Последнего сына Сергея армия ей оставила. По законам мирного времени дали ему отсрочку от службы, так как на его содержании «нетрудоспособный иждивенец».
Сейчас она на пенсии, к сердечным болям добавилась, говорят, катаракта. Видеть стала плохо. Ей бы невестку, помощницу, но нельзя, жениться сын не имеет права: тогда в семье будут два трудоспособных на одного иждивенца.
Капитан был не без юмора и сказал Сергею: «Учти, Старосельцев, закон писали умные люди. Они там для тебя крючок специально оставили: женишься – заберём, отправим на тихоокеанский флот, всего на шестьдесят месяцев».
6.
 В этот день Сергей Старосельцев был в районо. Оттуда его посылали в райфинотдел, затем в райисполком. Вернулся – бумаги некому подписать. Под вечер отпустили. Выйдя, он заметил, что ветер на улице сделался резким, налетал порывами: то гнал вдоль порядка белые ленты, скручивая их кругами, то немного успокаивался.
 Пошёл на постоялый двор, к Дарье. Не задами пошёл, а по улице, надеясь встретить таким образом Барбашова, если тот надумает ехать навстречу.
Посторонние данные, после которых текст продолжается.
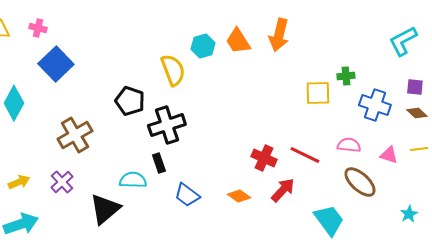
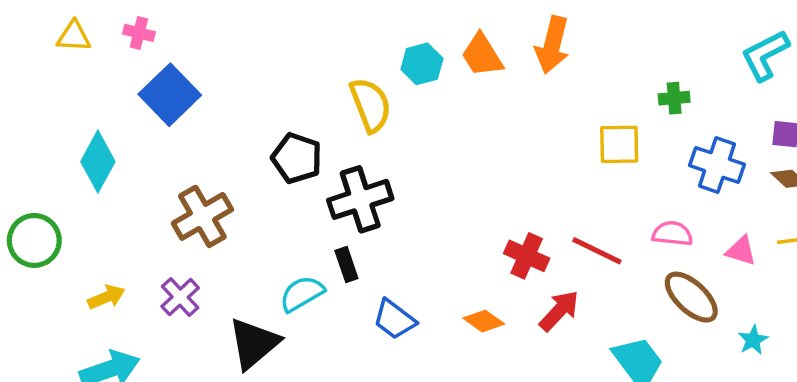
green cross: (346, 76) -> (674, 98), moved
cyan semicircle: (133, 180) -> (302, 294), turned -32
cyan star: (409, 214) -> (753, 340), moved

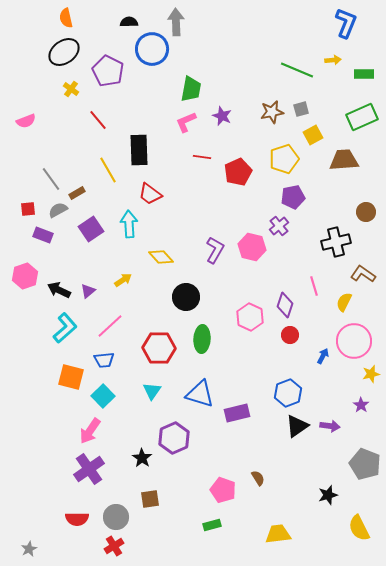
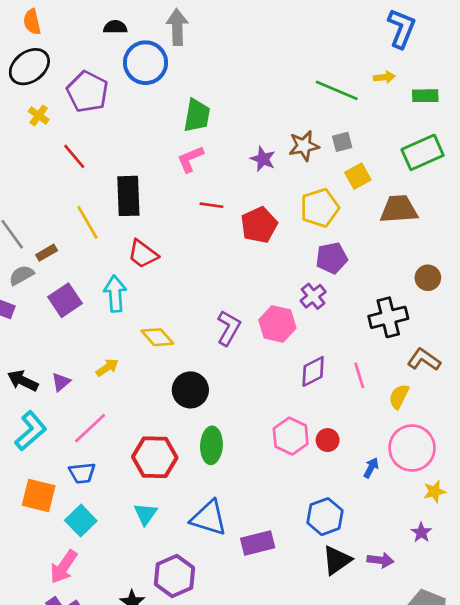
purple star: (222, 116) -> (263, 159), moved
purple diamond: (285, 305) -> (313, 371), moved, turned 45
pink hexagon: (250, 317) -> (291, 436), moved

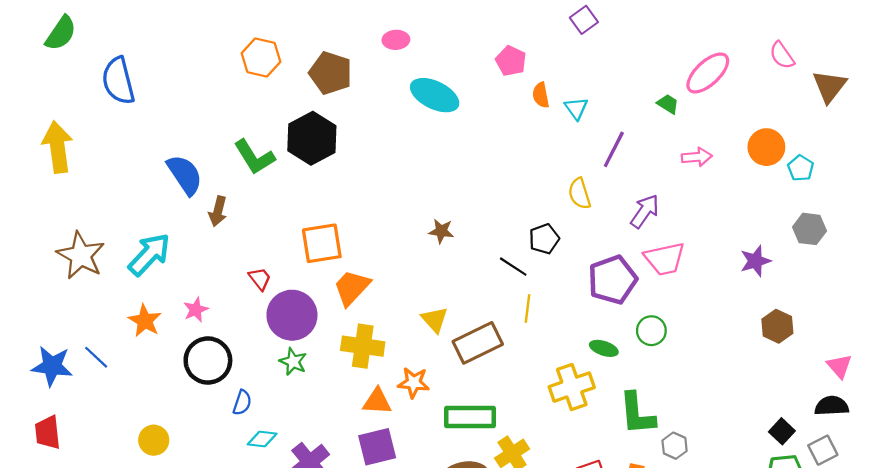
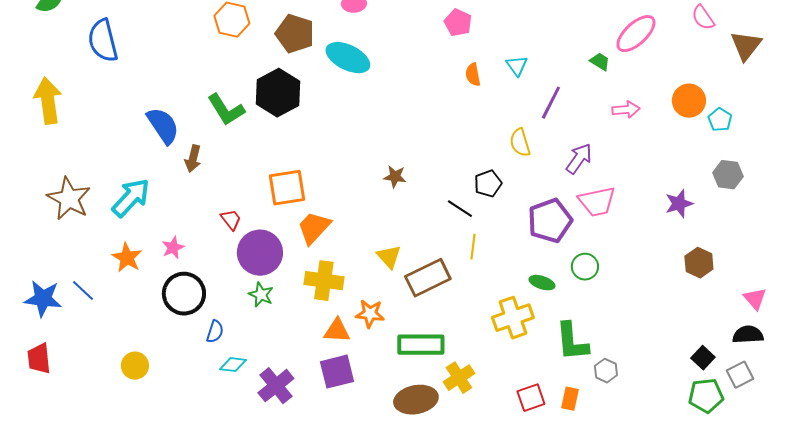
cyan ellipse: (435, 95) -> (348, 58), moved
orange semicircle: (541, 95) -> (473, 75), moved

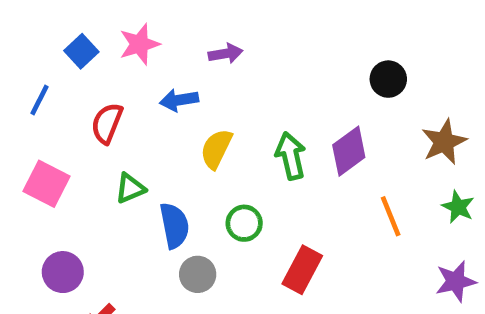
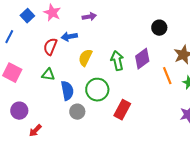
pink star: (139, 44) -> (52, 13), turned -30
red semicircle: (107, 123) -> (50, 47), moved
green triangle: (130, 188) -> (48, 75), turned 32
orange line: (391, 216) -> (167, 76), moved
green circle: (244, 223) -> (97, 90), size x1.5

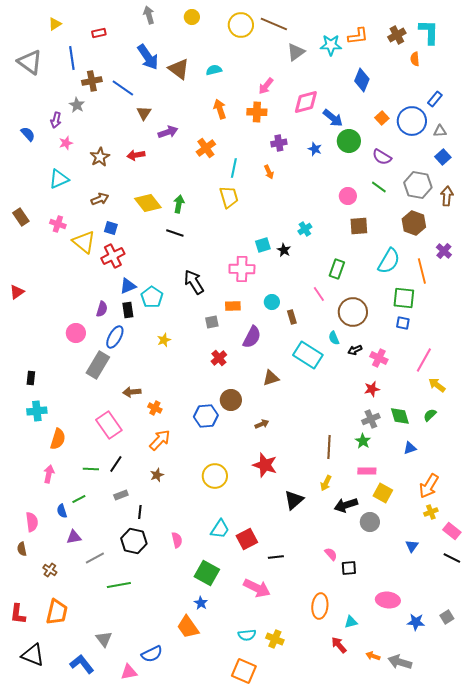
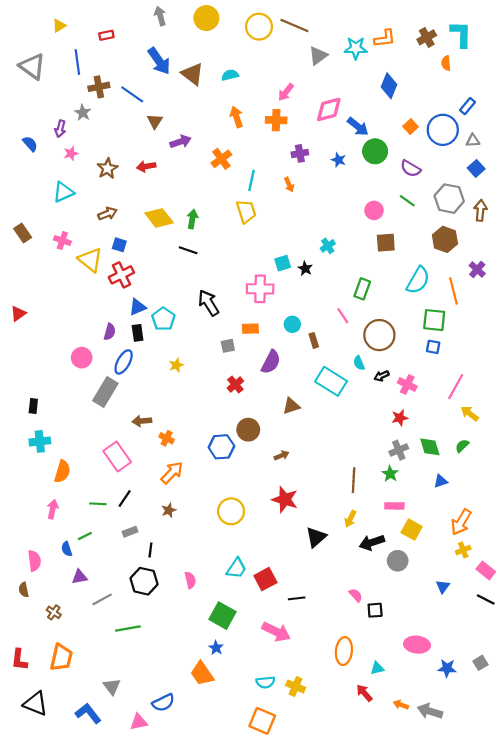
yellow circle: (192, 17) -> (206, 18), size x1.5

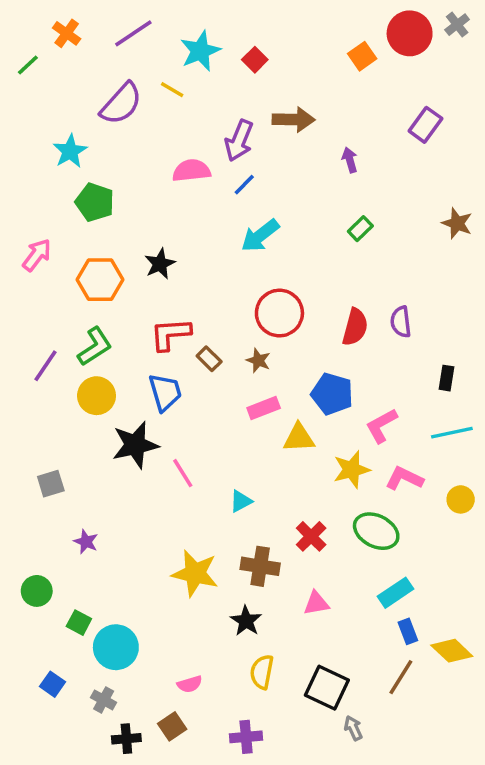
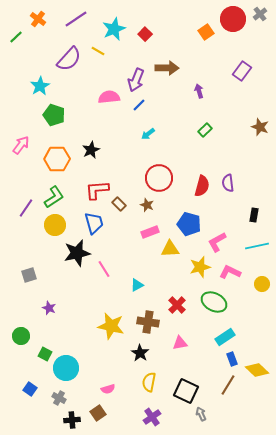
cyan arrow: (260, 236) -> (148, 134), size x0.6
purple cross: (246, 737) -> (152, 417), moved, turned -30

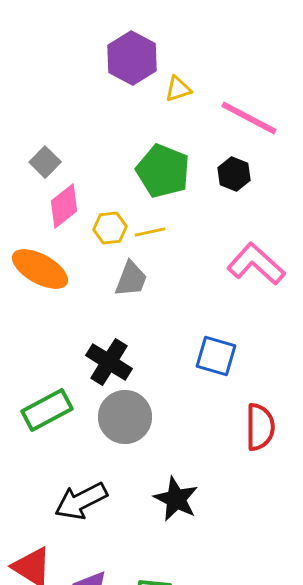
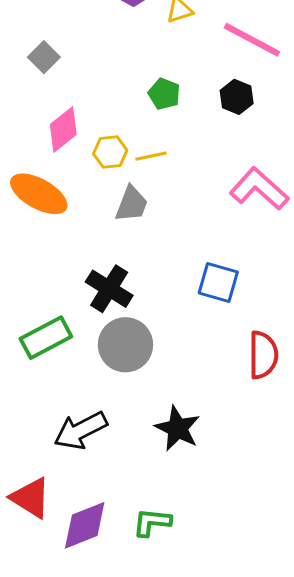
gray square: (45, 162) -> (44, 57), moved
green pentagon: (163, 171) -> (164, 94), size x0.6

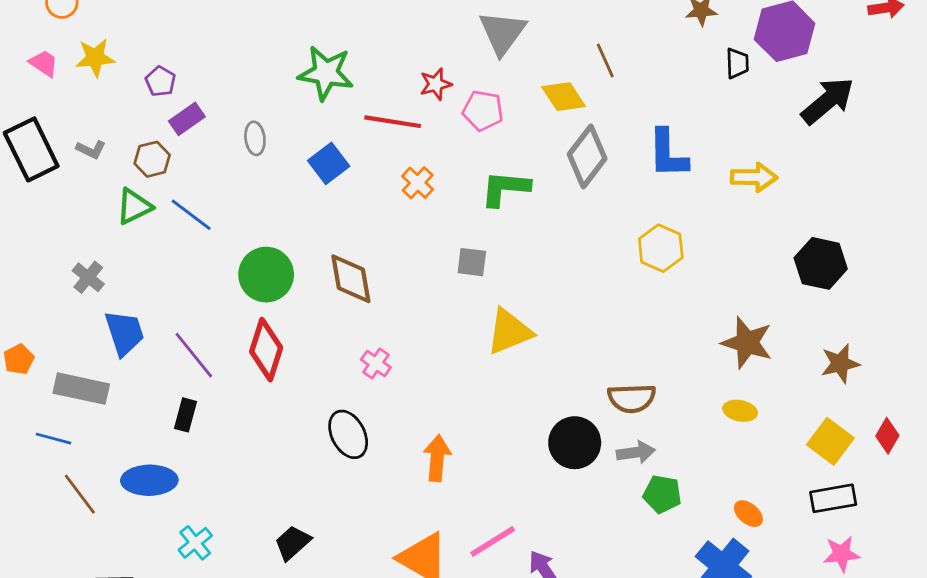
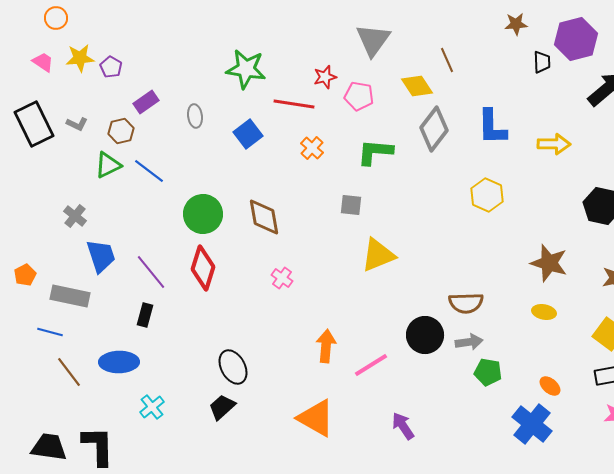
purple pentagon: (160, 81) -> (111, 67), moved
black ellipse: (348, 434) -> (233, 367), moved
pink line: (493, 541) -> (371, 365), moved

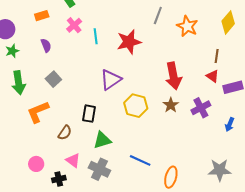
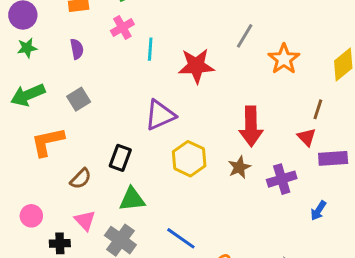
green arrow: (19, 83) -> (28, 95), turned 65

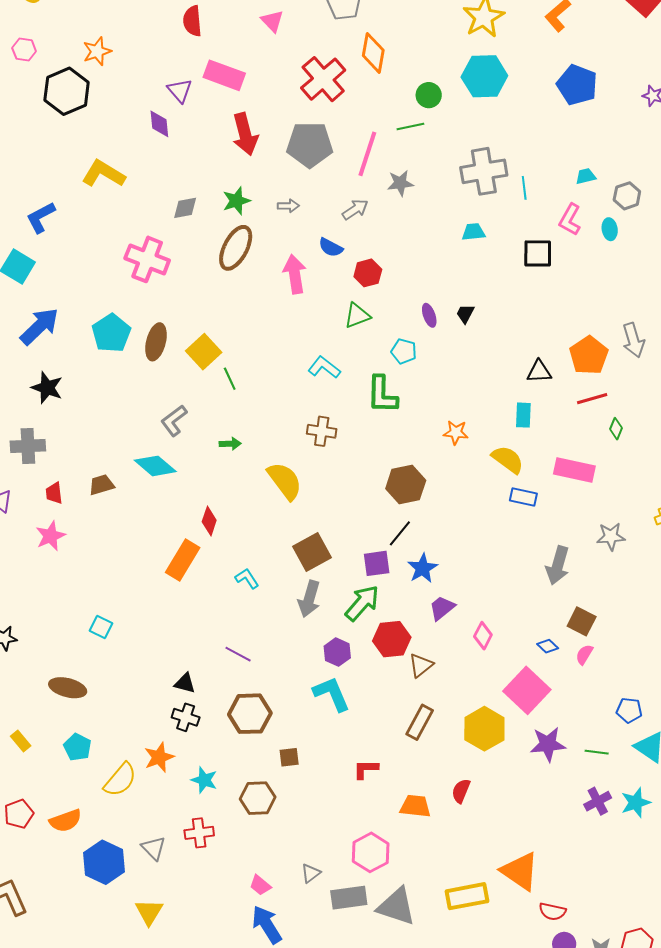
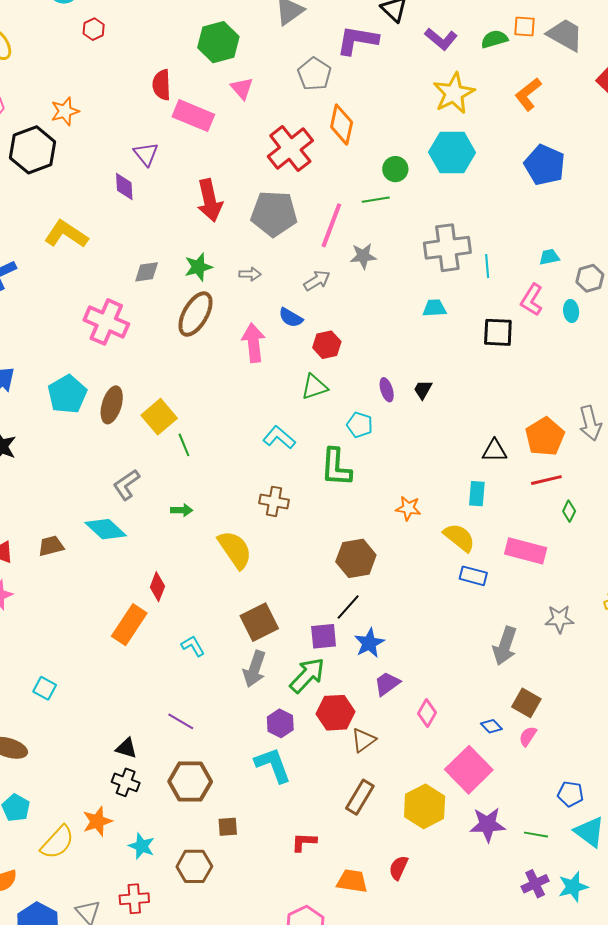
pink rectangle: (224, 75) -> (193, 116), moved

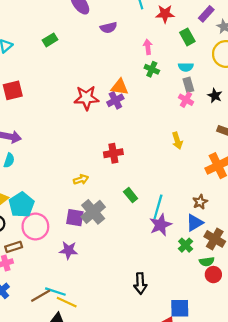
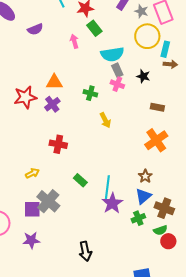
green rectangle: (187, 37) -> (94, 28), moved
cyan semicircle: (186, 67) -> (112, 54), size x1.6
green cross: (152, 69) -> (90, 93), moved
purple cross: (115, 100) -> (52, 104), moved
yellow arrow: (177, 141) -> (105, 120), moved
red cross: (113, 153) -> (58, 144), turned 30
green cross: (186, 245) -> (138, 218), turned 32
black arrow: (140, 283) -> (85, 251), moved

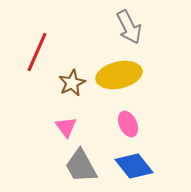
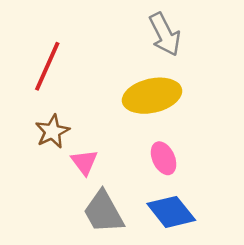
brown star: (72, 83) -> (52, 131), moved

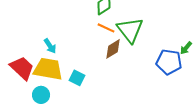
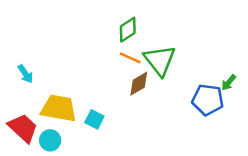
cyan arrow: (50, 46) -> (25, 74), moved
red trapezoid: (22, 68) -> (23, 128), moved

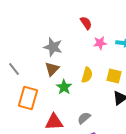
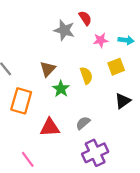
gray star: (53, 47) -> (64, 30), moved
yellow semicircle: (87, 75) -> (86, 76), turned -35
yellow square: (114, 76) -> (116, 67), moved, turned -35

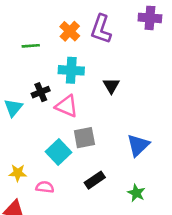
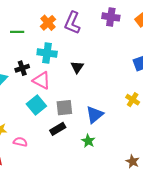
gray square: (84, 138) -> (64, 108), moved
cyan square: (58, 152) -> (36, 105), moved
black rectangle: (95, 180) -> (58, 129), moved
green star: (136, 193) -> (88, 141), moved

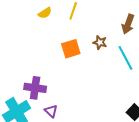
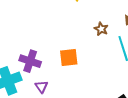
orange square: (71, 49) -> (69, 57), moved

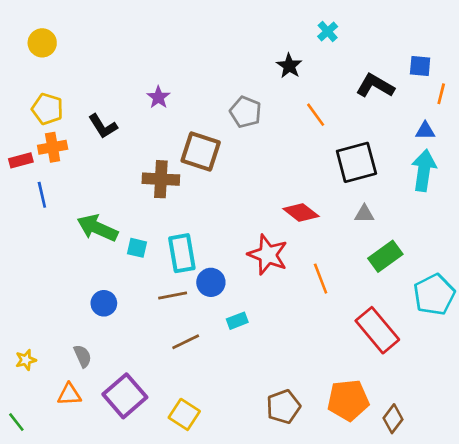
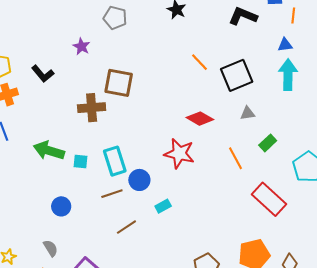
gray pentagon: (246, 112) -> (115, 18), moved
orange line: (316, 115) -> (200, 62), moved
green rectangle: (385, 256) -> (268, 143), size x0.7
orange line: (321, 279) -> (235, 158), moved

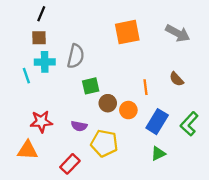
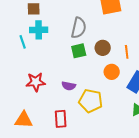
gray semicircle: (76, 56) -> (79, 28), moved
brown circle: (108, 103) -> (103, 48), moved
orange triangle: (28, 150) -> (24, 120), moved
red rectangle: (70, 164) -> (61, 119), turned -48

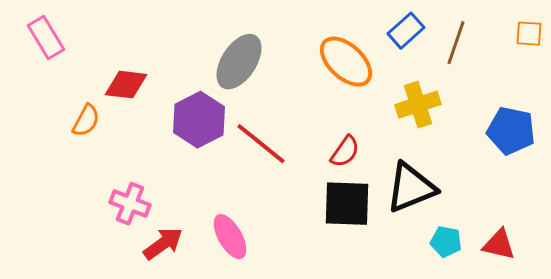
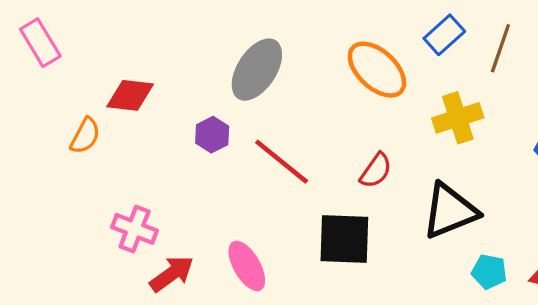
purple hexagon: (199, 120) -> (212, 135), size x0.6
black square: (347, 204) -> (344, 239), moved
 Розвальни стояли во дворе. Огонёк лениво жевал клочок сена. Сергей взял у хозяйки ведро, напоил лошадь. Скорее всего, подумал он, Санька в чайной. Он служил в Германии, и появился у него там «счёт в Азовском банке». И как только представляется возможность, он не прочь «посидеть».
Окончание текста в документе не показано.